The lodge is a popular daytime stop as part of a whale watching shore excursion (for big-ship passengers boarding in Juneau). However, for all Alaskan Dream Cruises’ voyages, the company also sets up an exclusive, upgraded evening event at the remote lodge.
As Chichagof Dream anchored off Cold Island, we boarded a transfer ferry boat and were shuttled to a pier at the lodge. Upon arrival, we visited a covered structure with several marine-life touch tanks. Cruisers who so desired could touch sea stars, sea anemones or a hermit crab.
Guests then enjoyed drinks and savored the pristine wilderness views from either the inside dining room or the lodge’s outside deck. Some cruisers walked the beach, picking up rocks. Others eye-balled the Alaska products, crafts, gifts and souvenirs in the lodge's gift shop.
What's special? Besides the stunning views, we dined on prime rib, flame-grilled salmon and Alaskan king crab with drawn butter. Plus, the event offered guests many other Alaska specialties, salads, soup and many yummy desserts.
Crew members started a bonfire in front of the lodge and served "smores" to guests. Or, cruisers could roast their own marshmellows over the fire.
As the sun set, our group re-boarded the shuttle boat to return to Chichagof Dream, visible just a few hundred feet away. For many cruisers, this special evening event was one of the highlights of the cruise.

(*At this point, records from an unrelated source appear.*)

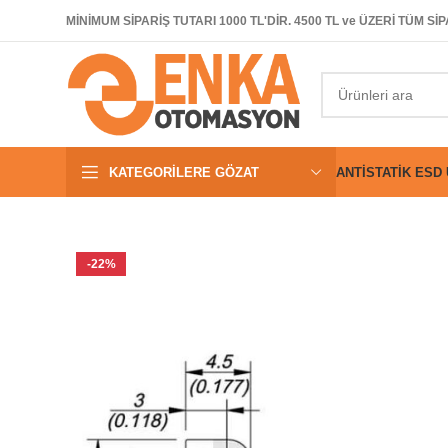
MİNİMUM SİPARİŞ TUTARI 1000 TL'DİR. 4500 TL ve ÜZERİ TÜM 
KATEGORILERE GÖZAT
ANTISTATIK ESD
-22%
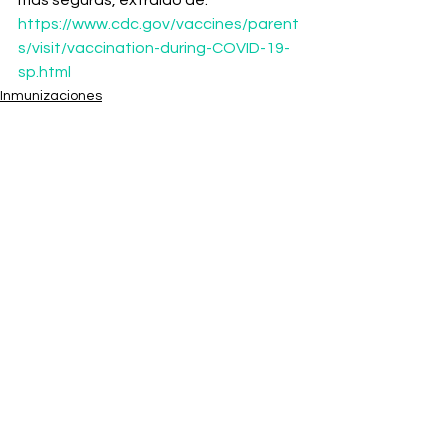
más seguras, extraído de: 
https://www.cdc.gov/vaccines/parent
s/visit/vaccination-during-COVID-19-
sp.html
Inmunizaciones
Investigación
Ver todo
Entradas recientes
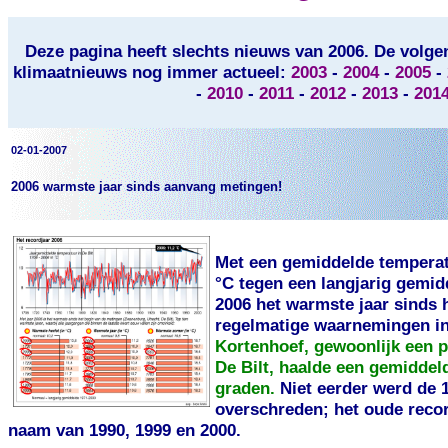
Deze pagina heeft slechts nieuws van 2006. De volgen
klimaatnieuws nog immer actueel:
2003
-
2004
-
2005
-
-
2010
-
2011
-
2012
-
2013
-
201
02-01-2007
2006 warmste jaar sinds aanvang metingen!
Met een gemiddelde temperatu
°C tegen een langjarig gemid
2006 het warmste jaar sinds 
regelmatige waarnemingen in
Kortenhoef, gewoonlijk een 
De Bilt, haalde een gemiddel
graden.
Niet eerder werd de 
overschreden; het oude recor
naam van 1990, 1999 en 2000.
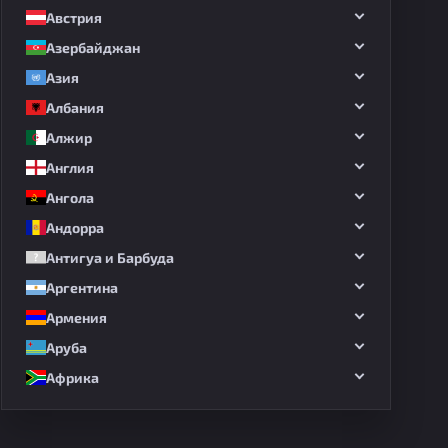
Австрия
Азербайджан
Азия
Албания
Алжир
Англия
Ангола
Андорра
Антигуа и Барбуда
Аргентина
Армения
Аруба
Африка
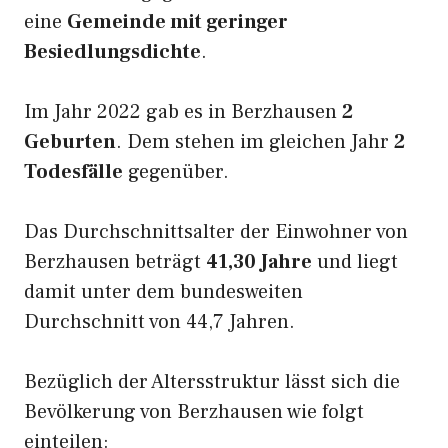
eine
Gemeinde mit geringer
Besiedlungsdichte
.
Im Jahr 2022 gab es in Berzhausen
2
Geburten
. Dem stehen im gleichen Jahr
2
Todesfälle
gegenüber.
Das Durchschnittsalter der Einwohner von
Berzhausen beträgt
41,30 Jahre
und liegt
damit unter dem bundesweiten
Durchschnitt von 44,7 Jahren.
Bezüglich der Altersstruktur lässt sich die
Bevölkerung von Berzhausen wie folgt
einteilen:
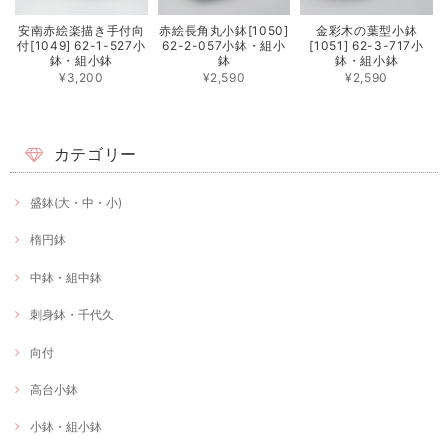
安南赤絵楽描き手付向
赤絵長角丸小鉢[1050]
金彩木の葉型小鉢
付[1049] 62-1-527小
62-2-057小鉢・組小
[1051] 62-3-717小
鉢・組小鉢
鉢
鉢・組小鉢
¥3,200
¥2,590
¥2,590
カテゴリー
盛鉢(大・中・小)
楕円鉢
中鉢・組中鉢
刺身鉢・千代久
向付
高台小鉢
小鉢・組小鉢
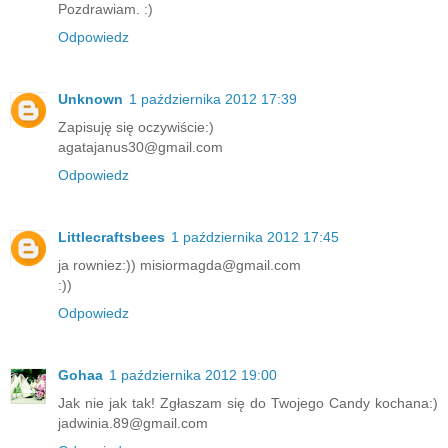
Pozdrawiam. :)
Odpowiedz
Unknown
1 października 2012 17:39
Zapisuję się oczywiście:)
agatajanus30@gmail.com
Odpowiedz
Littlecraftsbees
1 października 2012 17:45
ja rowniez:)) misiormagda@gmail.com
:))
Odpowiedz
Gohaa
1 października 2012 19:00
Jak nie jak tak! Zgłaszam się do Twojego Candy kochana:)
jadwinia.89@gmail.com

Kayaks & Motorized Water Craft
Chichagof Dream carries its own fleet of colorful kayaks that can accommodate one or two guests. The ship also has two nimble "DIBs," or Demaree Inflatable Boats.

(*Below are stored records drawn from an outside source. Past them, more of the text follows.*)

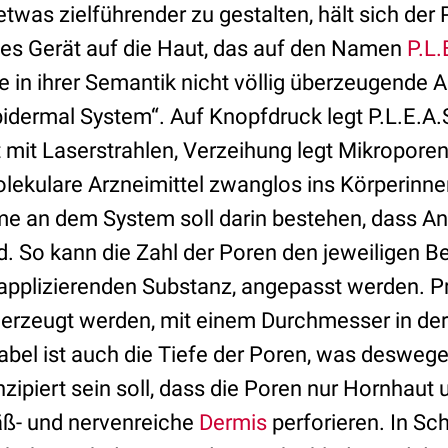
twas zielführender zu gestalten, hält sich der 
tes Gerät auf die Haut, das auf den Namen
P.L.
ine in ihrer Semantik nicht völlig überzeugende 
idermal System“. Auf Knopfdruck legt P.L.E.A.S
t mit Laserstrahlen, Verzeihung legt Mikroporen
ekulare Arzneimittel zwanglos ins Körperinne
e an dem System soll darin bestehen, dass An
d. So kann die Zahl der Poren den jeweiligen B
applizierenden Substanz, angepasst werden. P
 erzeugt werden, mit einem Durchmesser in de
bel ist auch die Tiefe der Poren, was deswegen
nzipiert sein soll, dass die Poren nur Hornhaut 
fäß- und nervenreiche
Dermis
perforieren. In Sch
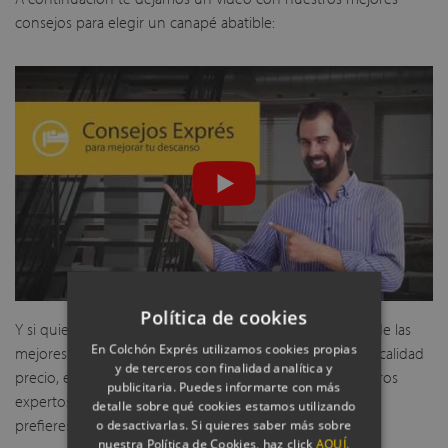
consejos para elegir un canapé abatible:
Política de cookies
Y si quieres hacerte con una cama con canapé, de una de las
En Colchón Exprés utilizamos cookies propias
mejores marcas españolas y con una excelente relación calidad
y de terceros con finalidad analítica y
precio, entra en nuestra web o habla con uno de nuestros
publicitaria. Puedes informarte con más
expertos en el teléfono gratuito 900 897 956 o bien si lo
detalle sobre qué cookies estamos utilizando
prefieres, a través del chat.
o desactivarlas. Si quieres saber más sobre
nuestra Política de Cookies, haz click
AQUÍ.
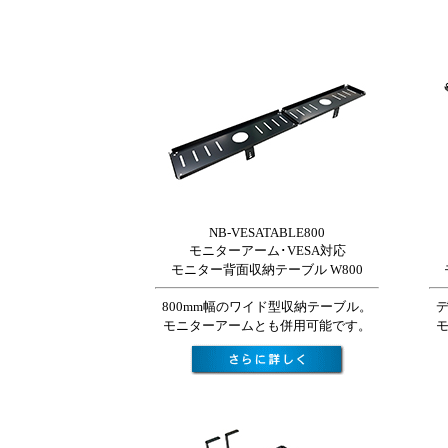
NB-VESATABLE800
モニターアーム･VESA対応
モニター背面収納テーブル W800
800mm幅のワイド型収納テーブル。
モニターアームとも併用可能です。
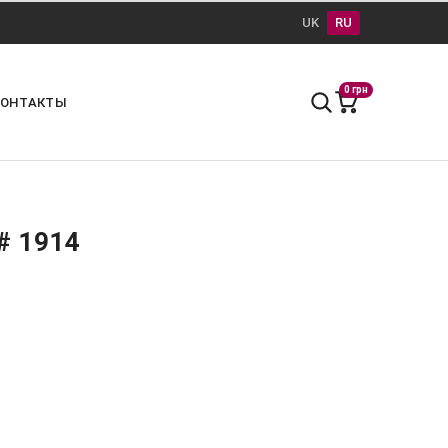
UK
RU
0 грн
КОНТАКТЫ
# 1914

Operated by skilled crew members, the DIBs -- rigid-bottom inflatables -- will transport guests close to shorelines (beaches, sheer rock faces and forested areas) as well as glaciers in Alaska's fjords.
On our specific cruise, these DIBs were deployed within Glacier Bay National Park and Preserve, in remote Saginaw Bay on northern Kuiu Island, within Tracy Arm, and elsewhere along Chichagof Dream's route. Often, they made wet landings with guests hopping out for hiking or beach walks.
Kayaking was set up by the crew in select locations along the route, such as within Saginaw Bay. Timing was based on sea conditions.
To make it easy and safe for loading/unloading of kayaks, Chichagof Dream has custom-built kayak launchers. In the photo below, kayaks are shown in the water, as viewed looking down from an upper deck. (Photo by Susan J. Young; all rights reserved.)
Our cruise on Chichagof Dream attracted a broad mix of passengers -- from Millennials to mature travelers in their 80s and 90s. Most guests were in their 40s-70s. Many were fit, others not.
Naturalists encouraged potential kayakers about the fun and ease of the experience, and were most willing to assist novices. Some guests on our cruise headed out kayaking for the first time.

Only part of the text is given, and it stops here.